Rental yields across the private rented sector stabilised in the first quarter of 2026, according to Pegasus Insight.
Average gross yields edged up to 6.5% in Q1 2026, from 6.4% in Q4 2025, following a period of modest softening.
The latest Landlord Trends research found that overall profitability remained solid, with 84% of landlords describing their lettings activity as profitable. However, this was the second consecutive quarterly decline, as rising operating costs continued to narrow margins for some landlords.
The proportion of loss-making landlords eased to 4% in Q1, down from 6% in the previous quarter, suggesting that conditions remain manageable for most landlords despite a more demanding operating environment.

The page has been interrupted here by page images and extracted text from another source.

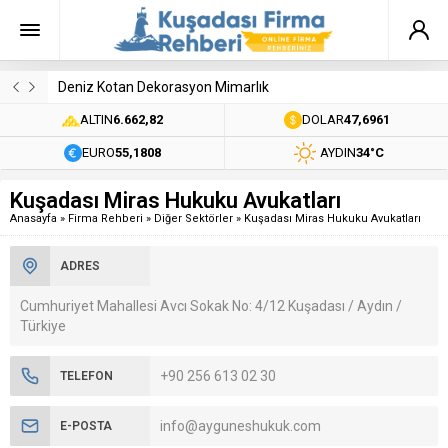
Deniz Kotan Dekorasyon Mimarlık
ALTIN
6.662,82
DOLAR
47,6961
EURO
55,1808
AYDIN
34°C
Kuşadası Miras Hukuku Avukatları
Anasayfa
»
Firma Rehberi
»
Diğer Sektörler
»
Kuşadası Miras Hukuku Avukatları
ADRES
Cumhuriyet Mahallesi Avcı Sokak No: 4/12 Kuşadası / Aydın /
Türkiye
+90 256 613 02 30
TELEFON
info@ayguneshukuk.com
E-POSTA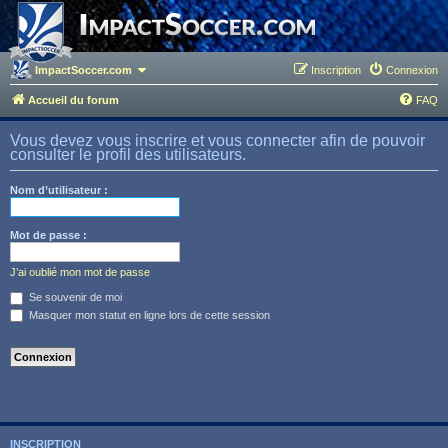
ImpactSoccer.com
Inscription
Connexion
Accueil du forum
FAQ
Vous devez vous inscrire et vous connecter afin de pouvoir
consulter le profil des utilisateurs.
Nom d’utilisateur :
Mot de passe :
J’ai oublié mon mot de passe
Se souvenir de moi
Masquer mon statut en ligne lors de cette session
INSCRIPTION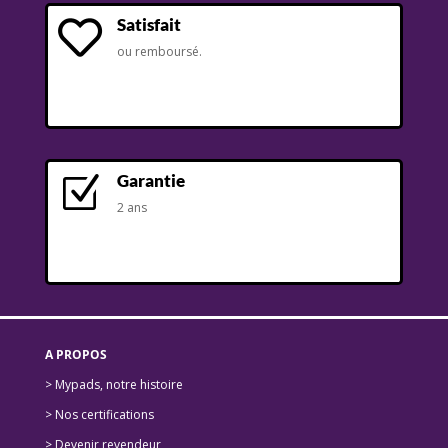
Satisfait

ou remboursé.
Garantie
Z
2 ans
A PROPOS
> Mypads, notre histoire
>
Nos certifications
>
Devenir revendeur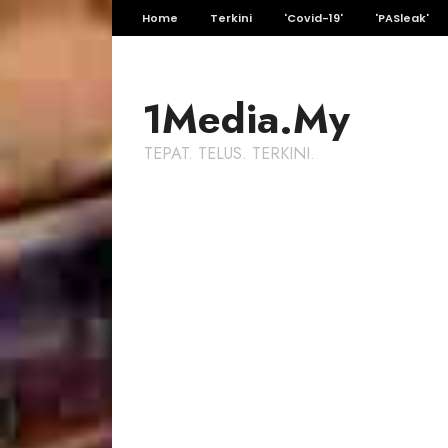
Home
Terkini
'Covid-19'
'PASleak'
1Media.My
TEPAT. TELUS. TERKINI.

Performance continued to vary by portfolio type. Landlords operating houses in multiple occupation were again the strongest performers, recording average yields of 7.6%, compared with the market-wide figure of 6.5%.
Regionally, the North West generated the strongest returns, with average yields of 7.1%. London landlords recorded the lowest average yields, at 5.3%, reflecting higher acquisition costs relative to rental income.
TENANT DEMAND SUPPORTS INCOME STABILITY
Pegasus Insight said tenant demand continued to provide a supportive backdrop. More than half of landlords, 58%, rated current tenant demand as strong, although this was 15 percentage points lower than a year earlier.
Separate Wave 1 2026 Tenant Trends research from Pegasus Insight, based on 3,000 interviews with private renters, found that the typical renter had been in their current property for an average of 5.3 years.
Two thirds of tenants said they planned to stay beyond their current agreement, with an average intended additional stay of 4.3 years. Just 17% said they planned to leave their current property, with most citing personal circumstances such as relocating or upsizing rather than dissatisfaction with their tenancy.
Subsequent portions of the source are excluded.